Data Warehouse and Data Quality - Two options to implement data cleansing operations
How can data cleansing operations be implemented in the Data Warehouse There are two options
12/14/20231 min read


Data Warehouse and Data Quality - Two options to implement data cleansing operations
Nowadays everyone agrees to solve data quality issues at the data source, in the source systems. There is also a reason for this, because data quality issues residing in data sources prevent the source systems from properly servicing the execution of business processes.
Data Warehouse solutions have always performed data cleansing operations. A justified question is why Data Warehouse solutions (are able to) cleanse data and why the data cleansing operation is not or cannot be performed at the data source.
Let’s assume that there is a valid reason why data cleansing operation is not or cannot be performed at the data source; how can the data cleansing operation be implemented in the Data Warehouse?

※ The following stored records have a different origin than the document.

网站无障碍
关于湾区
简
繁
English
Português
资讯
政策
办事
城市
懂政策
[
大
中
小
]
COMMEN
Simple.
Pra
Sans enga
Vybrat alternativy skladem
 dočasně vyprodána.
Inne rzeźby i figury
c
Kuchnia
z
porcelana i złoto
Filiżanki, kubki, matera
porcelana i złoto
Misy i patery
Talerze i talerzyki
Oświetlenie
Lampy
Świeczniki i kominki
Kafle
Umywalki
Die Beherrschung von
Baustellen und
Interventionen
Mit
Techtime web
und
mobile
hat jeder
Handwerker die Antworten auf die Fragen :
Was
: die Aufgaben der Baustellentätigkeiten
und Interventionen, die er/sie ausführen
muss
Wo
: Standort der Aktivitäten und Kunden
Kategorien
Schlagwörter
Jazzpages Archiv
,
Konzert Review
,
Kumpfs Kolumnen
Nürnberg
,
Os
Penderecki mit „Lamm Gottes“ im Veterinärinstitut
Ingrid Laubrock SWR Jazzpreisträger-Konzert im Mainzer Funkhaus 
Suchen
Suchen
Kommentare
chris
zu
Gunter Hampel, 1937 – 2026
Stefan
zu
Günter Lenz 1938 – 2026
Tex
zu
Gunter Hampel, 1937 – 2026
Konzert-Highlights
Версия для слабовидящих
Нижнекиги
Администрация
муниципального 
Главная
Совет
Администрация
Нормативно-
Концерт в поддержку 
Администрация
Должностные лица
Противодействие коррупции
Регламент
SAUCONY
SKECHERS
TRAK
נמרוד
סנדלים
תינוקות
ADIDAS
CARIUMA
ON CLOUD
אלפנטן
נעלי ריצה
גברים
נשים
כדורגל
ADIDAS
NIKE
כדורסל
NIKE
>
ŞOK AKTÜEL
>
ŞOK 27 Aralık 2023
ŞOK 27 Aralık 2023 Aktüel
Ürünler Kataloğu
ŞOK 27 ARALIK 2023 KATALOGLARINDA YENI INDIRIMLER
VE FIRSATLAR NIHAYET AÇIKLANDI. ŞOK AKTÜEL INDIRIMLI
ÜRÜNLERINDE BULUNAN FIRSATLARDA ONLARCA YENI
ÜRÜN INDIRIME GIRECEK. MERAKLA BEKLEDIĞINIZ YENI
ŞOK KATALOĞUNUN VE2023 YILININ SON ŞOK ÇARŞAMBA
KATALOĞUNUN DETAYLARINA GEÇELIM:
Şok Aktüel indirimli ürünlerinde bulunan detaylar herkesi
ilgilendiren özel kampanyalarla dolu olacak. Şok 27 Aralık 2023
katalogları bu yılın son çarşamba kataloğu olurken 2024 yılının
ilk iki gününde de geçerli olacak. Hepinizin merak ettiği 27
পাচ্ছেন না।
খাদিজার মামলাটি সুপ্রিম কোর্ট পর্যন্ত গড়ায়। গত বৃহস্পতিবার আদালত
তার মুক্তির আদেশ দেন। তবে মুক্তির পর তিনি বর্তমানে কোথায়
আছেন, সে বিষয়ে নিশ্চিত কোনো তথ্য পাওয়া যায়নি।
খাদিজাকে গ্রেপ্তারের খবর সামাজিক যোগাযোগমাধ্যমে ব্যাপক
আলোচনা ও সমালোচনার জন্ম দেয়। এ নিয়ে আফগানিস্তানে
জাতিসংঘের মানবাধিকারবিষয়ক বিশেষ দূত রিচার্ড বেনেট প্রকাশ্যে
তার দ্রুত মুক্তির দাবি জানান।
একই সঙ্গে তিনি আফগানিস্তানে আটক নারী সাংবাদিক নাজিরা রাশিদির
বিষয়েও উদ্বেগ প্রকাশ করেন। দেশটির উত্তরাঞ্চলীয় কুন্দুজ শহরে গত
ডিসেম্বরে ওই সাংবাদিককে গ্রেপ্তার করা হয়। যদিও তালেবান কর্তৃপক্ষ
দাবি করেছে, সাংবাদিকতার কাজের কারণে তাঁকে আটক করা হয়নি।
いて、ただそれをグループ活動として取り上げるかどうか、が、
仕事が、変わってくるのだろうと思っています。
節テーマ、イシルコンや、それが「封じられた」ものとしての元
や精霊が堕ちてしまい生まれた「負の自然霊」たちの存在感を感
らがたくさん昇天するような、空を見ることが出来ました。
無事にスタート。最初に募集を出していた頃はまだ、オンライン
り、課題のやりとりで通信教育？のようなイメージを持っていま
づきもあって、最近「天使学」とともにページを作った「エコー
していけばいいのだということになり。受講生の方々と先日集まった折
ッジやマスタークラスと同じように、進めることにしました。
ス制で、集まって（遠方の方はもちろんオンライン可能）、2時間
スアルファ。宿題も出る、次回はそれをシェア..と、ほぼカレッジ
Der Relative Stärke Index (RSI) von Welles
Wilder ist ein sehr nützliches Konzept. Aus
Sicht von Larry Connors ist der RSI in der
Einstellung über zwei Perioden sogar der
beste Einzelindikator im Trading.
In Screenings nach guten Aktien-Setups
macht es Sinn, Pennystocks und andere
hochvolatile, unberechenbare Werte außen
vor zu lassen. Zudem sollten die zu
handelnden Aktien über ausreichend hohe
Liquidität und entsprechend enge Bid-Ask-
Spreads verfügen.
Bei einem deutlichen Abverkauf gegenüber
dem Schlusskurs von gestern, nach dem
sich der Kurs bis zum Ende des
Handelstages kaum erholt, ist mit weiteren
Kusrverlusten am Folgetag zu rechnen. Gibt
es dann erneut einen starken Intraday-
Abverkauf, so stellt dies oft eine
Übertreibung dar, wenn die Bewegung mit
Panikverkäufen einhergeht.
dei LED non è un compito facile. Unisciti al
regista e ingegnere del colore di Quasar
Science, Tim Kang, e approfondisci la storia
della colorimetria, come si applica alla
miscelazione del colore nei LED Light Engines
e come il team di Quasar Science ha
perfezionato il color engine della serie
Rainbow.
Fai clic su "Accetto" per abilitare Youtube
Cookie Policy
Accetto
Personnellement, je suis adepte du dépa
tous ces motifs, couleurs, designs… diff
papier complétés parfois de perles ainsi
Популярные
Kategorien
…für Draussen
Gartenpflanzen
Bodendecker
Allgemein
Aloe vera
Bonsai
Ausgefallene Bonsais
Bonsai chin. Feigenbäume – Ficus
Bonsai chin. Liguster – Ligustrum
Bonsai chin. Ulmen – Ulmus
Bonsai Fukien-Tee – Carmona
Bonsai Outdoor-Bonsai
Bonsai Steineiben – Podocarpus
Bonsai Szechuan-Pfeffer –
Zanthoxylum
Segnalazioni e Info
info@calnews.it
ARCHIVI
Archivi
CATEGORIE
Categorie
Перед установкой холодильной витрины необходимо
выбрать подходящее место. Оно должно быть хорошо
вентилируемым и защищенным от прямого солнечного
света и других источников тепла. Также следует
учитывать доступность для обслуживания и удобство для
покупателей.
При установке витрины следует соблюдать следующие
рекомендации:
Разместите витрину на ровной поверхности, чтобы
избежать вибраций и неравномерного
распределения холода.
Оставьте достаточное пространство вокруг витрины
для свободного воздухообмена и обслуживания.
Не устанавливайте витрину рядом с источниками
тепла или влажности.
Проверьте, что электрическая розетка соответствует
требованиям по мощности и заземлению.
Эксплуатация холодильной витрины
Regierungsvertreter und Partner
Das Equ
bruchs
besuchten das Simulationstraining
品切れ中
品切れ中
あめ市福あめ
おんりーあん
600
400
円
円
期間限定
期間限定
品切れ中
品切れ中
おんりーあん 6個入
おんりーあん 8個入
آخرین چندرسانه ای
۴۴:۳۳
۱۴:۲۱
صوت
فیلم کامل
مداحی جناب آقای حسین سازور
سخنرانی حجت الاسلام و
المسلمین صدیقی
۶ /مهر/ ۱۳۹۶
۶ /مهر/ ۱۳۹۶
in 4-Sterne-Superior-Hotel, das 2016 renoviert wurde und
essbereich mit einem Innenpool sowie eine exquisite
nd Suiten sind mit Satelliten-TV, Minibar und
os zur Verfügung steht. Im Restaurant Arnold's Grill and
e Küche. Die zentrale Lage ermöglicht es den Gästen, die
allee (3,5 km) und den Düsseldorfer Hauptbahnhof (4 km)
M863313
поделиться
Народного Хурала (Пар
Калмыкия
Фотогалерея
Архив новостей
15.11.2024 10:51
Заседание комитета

There are two options of which the first option is preferred looking at quality criteria such as Controllability and Maintainability:
Create a dataset containing data cleansing rules, which is (left outer) joined with a source dataset containing data to be cleansed. The dataset containing data cleansing rules than preferably is maintained by the Business using a leigh-weight but robust User Interface
Write code to perform the data cleansing rules. The advice is to only choose this option, when the first option is not possible
Thumbs of rule for data cleansing operations performed by Data Warehouse solutions is that both the result of the data cleansing operation and the original source value is stored in the destination tables of the Data Warehouse. The Data Warehouse presents the quality of the source data “as is” together with the cleansed values. In that situation the Business is always able to check the result of the performed data cleansing operations.